Problem to solve: For this exercise, write out every entry exactly and leave the pictures out.

━━━━━━━━━━━━━━━━━━━━

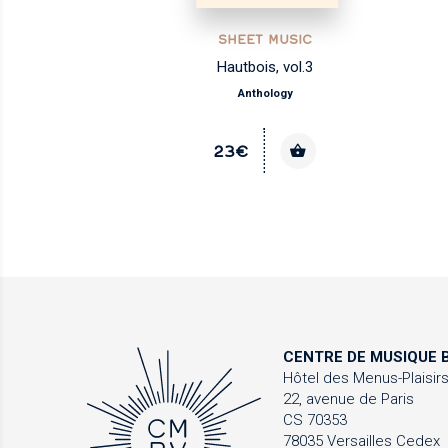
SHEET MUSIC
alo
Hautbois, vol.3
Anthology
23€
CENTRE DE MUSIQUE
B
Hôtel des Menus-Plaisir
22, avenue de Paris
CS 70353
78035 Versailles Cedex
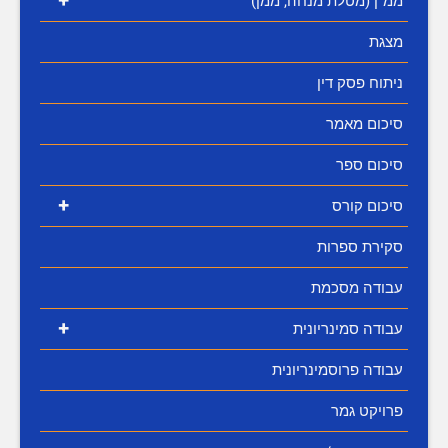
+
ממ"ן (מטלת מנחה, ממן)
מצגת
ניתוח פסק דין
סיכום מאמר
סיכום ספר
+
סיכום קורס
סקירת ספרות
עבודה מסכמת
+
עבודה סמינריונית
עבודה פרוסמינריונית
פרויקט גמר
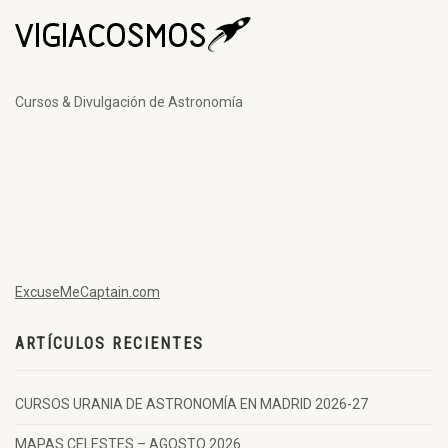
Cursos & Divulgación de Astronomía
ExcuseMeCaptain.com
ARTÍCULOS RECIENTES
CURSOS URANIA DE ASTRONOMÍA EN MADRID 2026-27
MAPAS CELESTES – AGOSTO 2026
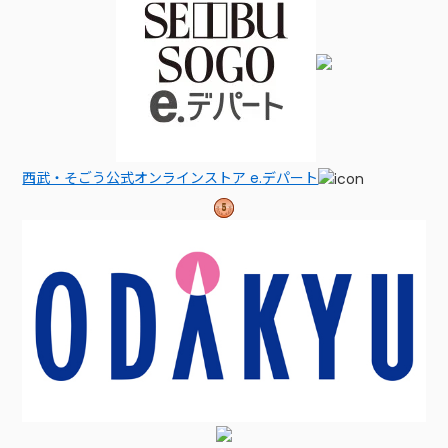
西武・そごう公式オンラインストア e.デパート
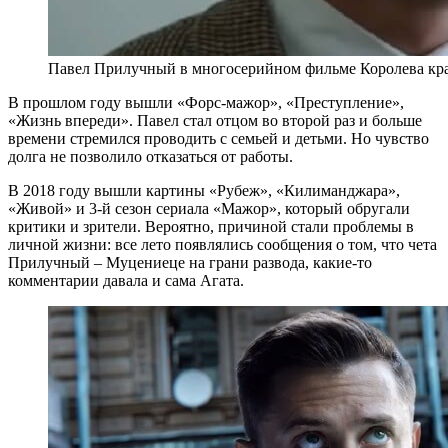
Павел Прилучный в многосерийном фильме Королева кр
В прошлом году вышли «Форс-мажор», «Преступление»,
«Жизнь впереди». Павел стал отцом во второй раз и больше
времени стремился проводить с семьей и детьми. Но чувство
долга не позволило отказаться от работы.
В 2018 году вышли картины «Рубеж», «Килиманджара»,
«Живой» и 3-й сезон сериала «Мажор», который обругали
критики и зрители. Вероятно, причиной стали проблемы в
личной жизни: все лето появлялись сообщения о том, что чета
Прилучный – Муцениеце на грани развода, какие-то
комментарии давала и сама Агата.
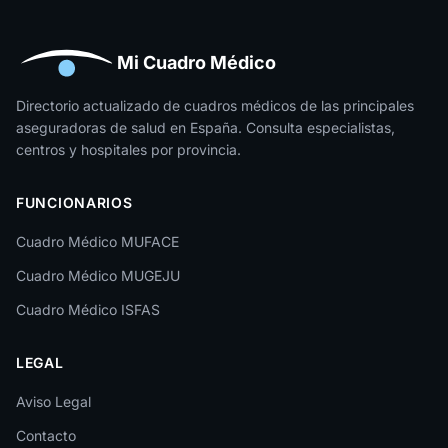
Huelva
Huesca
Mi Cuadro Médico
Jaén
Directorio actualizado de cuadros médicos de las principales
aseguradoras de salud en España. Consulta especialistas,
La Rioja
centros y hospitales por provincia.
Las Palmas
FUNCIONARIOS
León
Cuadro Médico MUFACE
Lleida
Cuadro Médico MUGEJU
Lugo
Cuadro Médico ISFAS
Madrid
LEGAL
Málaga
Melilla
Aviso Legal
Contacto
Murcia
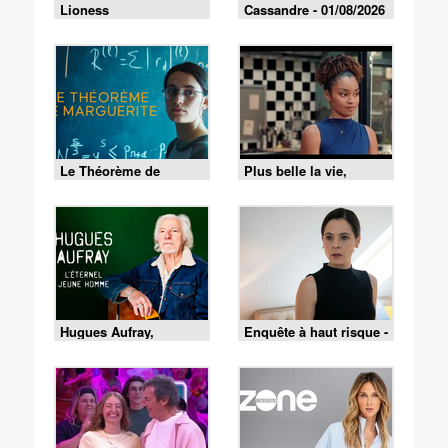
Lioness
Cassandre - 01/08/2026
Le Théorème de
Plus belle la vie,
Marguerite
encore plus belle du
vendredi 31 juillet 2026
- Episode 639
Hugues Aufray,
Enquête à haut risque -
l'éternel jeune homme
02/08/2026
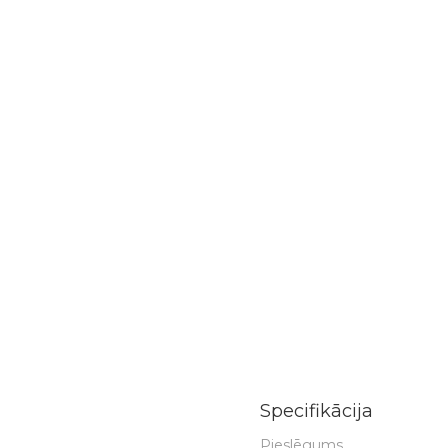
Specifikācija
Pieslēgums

━━━━━━━━━━━━━━━━━━━━

Output for this task:
SHEET MUSIC
alo
Hautbois, vol.3
Anthology
23€
CENTRE DE MUSIQUE
B
Hôtel des Menus-Plaisir
22, avenue de Paris
CS 70353
78035 Versailles Cedex
+
ממ"ן (מטלת מנחה, ממן)
מצגת
ניתוח פסק דין
סיכום מאמר
סיכום ספר
+
סיכום קורס
סקירת ספרות
עבודה מסכמת
+
עבודה סמינריונית
עבודה פרוסמינריונית
פרויקט גמר
Cursos & Divulgación de Astronomía
ExcuseMeCaptain.com
ARTÍCULOS RECIENTES
CURSOS URANIA DE ASTRONOMÍA EN MADRID 2026-27
MAPAS CELESTES – AGOSTO 2026
西武・そごう公式オンラインストア e.デパート
Павел Прилучный в многосерийном фильме Королева кр
В прошлом году вышли «Форс-мажор», «Преступление»,
«Жизнь впереди». Павел стал отцом во второй раз и больше
времени стремился проводить с семьей и детьми. Но чувство
долга не позволило отказаться от работы.
В 2018 году вышли картины «Рубеж», «Килиманджара»,
«Живой» и 3-й сезон сериала «Мажор», который обругали
критики и зрители. Вероятно, причиной стали проблемы в
личной жизни: все лето появлялись сообщения о том, что чета
Прилучный – Муцениеце на грани развода, какие-то
комментарии давала и сама Агата.
Huelva
Huesca
Mi Cuadro Médico
Jaén
Directorio actualizado de cuadros médicos de las principales
aseguradoras de salud en España. Consulta especialistas,
La Rioja
centros y hospitales por provincia.
Las Palmas
FUNCIONARIOS
León
Cuadro Médico MUFACE
Lleida
Cuadro Médico MUGEJU
Lugo
Cuadro Médico ISFAS
Madrid
LEGAL
Málaga
Melilla
Aviso Legal
Contacto
Murcia
Lioness
Cassandre - 01/08/2026
Le Théorème de
Plus belle la vie,
Marguerite
encore plus belle du
vendredi 31 juillet 2026
- Episode 639
Hugues Aufray,
Enquête à haut risque -
l'éternel jeune homme
02/08/2026
Specifikācija
Pieslēgums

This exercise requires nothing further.